_Dataset entries_.

********

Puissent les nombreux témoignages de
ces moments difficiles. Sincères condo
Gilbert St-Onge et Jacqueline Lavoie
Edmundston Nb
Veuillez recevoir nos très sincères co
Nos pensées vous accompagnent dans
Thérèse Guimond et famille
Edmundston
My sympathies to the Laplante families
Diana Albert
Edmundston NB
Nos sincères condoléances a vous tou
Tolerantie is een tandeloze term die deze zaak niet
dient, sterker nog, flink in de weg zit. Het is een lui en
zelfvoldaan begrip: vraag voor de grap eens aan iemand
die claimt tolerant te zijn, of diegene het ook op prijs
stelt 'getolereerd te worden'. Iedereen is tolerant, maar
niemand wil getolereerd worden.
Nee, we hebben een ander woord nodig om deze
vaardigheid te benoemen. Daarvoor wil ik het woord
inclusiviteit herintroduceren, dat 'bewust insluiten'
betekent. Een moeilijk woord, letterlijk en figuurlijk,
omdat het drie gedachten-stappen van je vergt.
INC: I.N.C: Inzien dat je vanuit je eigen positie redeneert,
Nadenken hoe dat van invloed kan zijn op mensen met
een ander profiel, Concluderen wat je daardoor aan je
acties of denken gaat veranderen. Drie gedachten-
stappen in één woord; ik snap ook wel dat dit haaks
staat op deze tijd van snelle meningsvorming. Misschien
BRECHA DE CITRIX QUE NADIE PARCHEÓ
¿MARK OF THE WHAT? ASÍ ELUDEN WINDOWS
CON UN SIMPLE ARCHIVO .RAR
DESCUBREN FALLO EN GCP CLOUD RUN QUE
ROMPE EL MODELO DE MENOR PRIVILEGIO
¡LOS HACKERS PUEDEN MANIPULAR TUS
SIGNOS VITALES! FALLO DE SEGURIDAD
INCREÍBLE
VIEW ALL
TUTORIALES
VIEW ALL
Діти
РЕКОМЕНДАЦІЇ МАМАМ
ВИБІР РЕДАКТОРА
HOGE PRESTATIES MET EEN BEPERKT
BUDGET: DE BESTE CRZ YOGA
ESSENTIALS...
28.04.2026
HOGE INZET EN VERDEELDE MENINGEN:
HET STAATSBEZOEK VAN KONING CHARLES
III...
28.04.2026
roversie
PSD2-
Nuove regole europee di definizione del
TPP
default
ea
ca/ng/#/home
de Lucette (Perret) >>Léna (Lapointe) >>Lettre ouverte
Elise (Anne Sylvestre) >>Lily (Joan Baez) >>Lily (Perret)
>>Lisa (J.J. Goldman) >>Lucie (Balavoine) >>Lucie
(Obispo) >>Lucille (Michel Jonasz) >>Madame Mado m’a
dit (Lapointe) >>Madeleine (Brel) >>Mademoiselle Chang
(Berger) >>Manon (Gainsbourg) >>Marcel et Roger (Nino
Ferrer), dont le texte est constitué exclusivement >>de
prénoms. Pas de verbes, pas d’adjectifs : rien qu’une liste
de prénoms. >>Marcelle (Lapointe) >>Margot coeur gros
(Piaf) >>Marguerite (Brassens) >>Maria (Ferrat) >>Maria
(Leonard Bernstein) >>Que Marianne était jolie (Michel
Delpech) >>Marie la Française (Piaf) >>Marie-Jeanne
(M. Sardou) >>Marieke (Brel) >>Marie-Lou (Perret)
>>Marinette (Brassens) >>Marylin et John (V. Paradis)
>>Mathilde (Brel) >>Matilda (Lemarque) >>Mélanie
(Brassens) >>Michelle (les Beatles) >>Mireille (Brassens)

********

_Work to complete_. Among the records above, which lines hold the word "Piaf"? Copy each one.

_The completed task_.
(Piaf) >>Marguerite (Brassens) >>Maria (Ferrat) >>Maria
Delpech) >>Marie la Française (Piaf) >>Marie-Jeanne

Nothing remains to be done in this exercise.